- _YOUR INSTRUCTIONS_:
Using the records below, output the stretch that opens with the line containing "alla prima dose, NON" and closes with the line containing "anti-istaminica per via", exactly and including both lines, with nothing more.
Start of DATA
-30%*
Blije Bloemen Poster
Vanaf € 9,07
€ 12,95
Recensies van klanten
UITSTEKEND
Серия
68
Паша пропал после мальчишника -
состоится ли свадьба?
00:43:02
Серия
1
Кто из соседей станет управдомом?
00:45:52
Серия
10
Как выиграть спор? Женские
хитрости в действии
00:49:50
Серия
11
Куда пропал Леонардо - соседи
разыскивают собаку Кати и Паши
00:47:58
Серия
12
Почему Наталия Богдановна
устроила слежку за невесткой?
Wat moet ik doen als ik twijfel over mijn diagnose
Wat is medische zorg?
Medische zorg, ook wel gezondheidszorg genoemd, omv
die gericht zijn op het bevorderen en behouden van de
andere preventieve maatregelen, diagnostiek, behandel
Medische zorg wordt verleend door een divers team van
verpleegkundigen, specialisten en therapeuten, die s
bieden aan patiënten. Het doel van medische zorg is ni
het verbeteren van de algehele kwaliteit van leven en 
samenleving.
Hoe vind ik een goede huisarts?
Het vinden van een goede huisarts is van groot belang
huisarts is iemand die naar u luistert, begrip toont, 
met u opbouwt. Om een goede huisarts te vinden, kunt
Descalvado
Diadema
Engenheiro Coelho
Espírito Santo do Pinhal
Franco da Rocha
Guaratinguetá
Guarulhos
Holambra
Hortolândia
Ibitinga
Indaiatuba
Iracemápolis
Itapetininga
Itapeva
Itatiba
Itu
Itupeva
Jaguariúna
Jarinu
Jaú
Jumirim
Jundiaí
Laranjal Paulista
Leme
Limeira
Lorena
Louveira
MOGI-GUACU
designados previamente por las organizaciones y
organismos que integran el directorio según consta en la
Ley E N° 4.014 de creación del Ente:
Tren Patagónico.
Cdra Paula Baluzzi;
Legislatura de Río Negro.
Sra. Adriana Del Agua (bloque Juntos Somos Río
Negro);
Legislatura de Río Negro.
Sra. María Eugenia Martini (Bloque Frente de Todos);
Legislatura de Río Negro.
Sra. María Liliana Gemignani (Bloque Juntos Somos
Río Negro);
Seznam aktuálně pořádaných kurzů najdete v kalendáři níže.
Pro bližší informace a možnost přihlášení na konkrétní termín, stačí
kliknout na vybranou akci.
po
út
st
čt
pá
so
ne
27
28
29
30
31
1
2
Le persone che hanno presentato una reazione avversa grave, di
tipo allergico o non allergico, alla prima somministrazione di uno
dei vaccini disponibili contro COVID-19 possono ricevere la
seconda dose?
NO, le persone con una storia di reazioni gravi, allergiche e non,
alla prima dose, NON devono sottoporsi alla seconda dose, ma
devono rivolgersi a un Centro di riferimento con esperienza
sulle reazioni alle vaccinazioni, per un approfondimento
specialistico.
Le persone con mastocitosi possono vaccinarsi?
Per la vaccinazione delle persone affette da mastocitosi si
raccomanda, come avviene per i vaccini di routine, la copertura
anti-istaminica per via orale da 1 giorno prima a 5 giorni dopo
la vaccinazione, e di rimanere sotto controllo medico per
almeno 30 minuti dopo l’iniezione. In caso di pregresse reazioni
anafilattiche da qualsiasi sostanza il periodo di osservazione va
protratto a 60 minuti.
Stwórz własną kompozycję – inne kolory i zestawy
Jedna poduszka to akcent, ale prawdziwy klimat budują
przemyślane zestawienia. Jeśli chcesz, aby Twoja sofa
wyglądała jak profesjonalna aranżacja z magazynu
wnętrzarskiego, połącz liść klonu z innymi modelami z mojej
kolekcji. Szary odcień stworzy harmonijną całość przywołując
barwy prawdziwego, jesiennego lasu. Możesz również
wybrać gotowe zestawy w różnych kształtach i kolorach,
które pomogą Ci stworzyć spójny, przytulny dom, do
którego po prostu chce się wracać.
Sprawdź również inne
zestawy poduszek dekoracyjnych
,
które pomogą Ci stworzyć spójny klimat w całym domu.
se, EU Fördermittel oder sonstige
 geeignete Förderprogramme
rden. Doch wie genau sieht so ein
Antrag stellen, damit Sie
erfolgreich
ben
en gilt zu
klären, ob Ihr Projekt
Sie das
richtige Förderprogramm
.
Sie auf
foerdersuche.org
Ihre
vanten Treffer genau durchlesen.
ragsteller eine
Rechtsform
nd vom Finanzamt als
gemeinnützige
End of DATA
- _YOUR SOLUTION_:
alla prima dose, NON devono sottoporsi alla seconda dose, ma
devono rivolgersi a un Centro di riferimento con esperienza
sulle reazioni alle vaccinazioni, per un approfondimento
specialistico.
Le persone con mastocitosi possono vaccinarsi?
Per la vaccinazione delle persone affette da mastocitosi si
raccomanda, come avviene per i vaccini di routine, la copertura
anti-istaminica per via orale da 1 giorno prima a 5 giorni dopo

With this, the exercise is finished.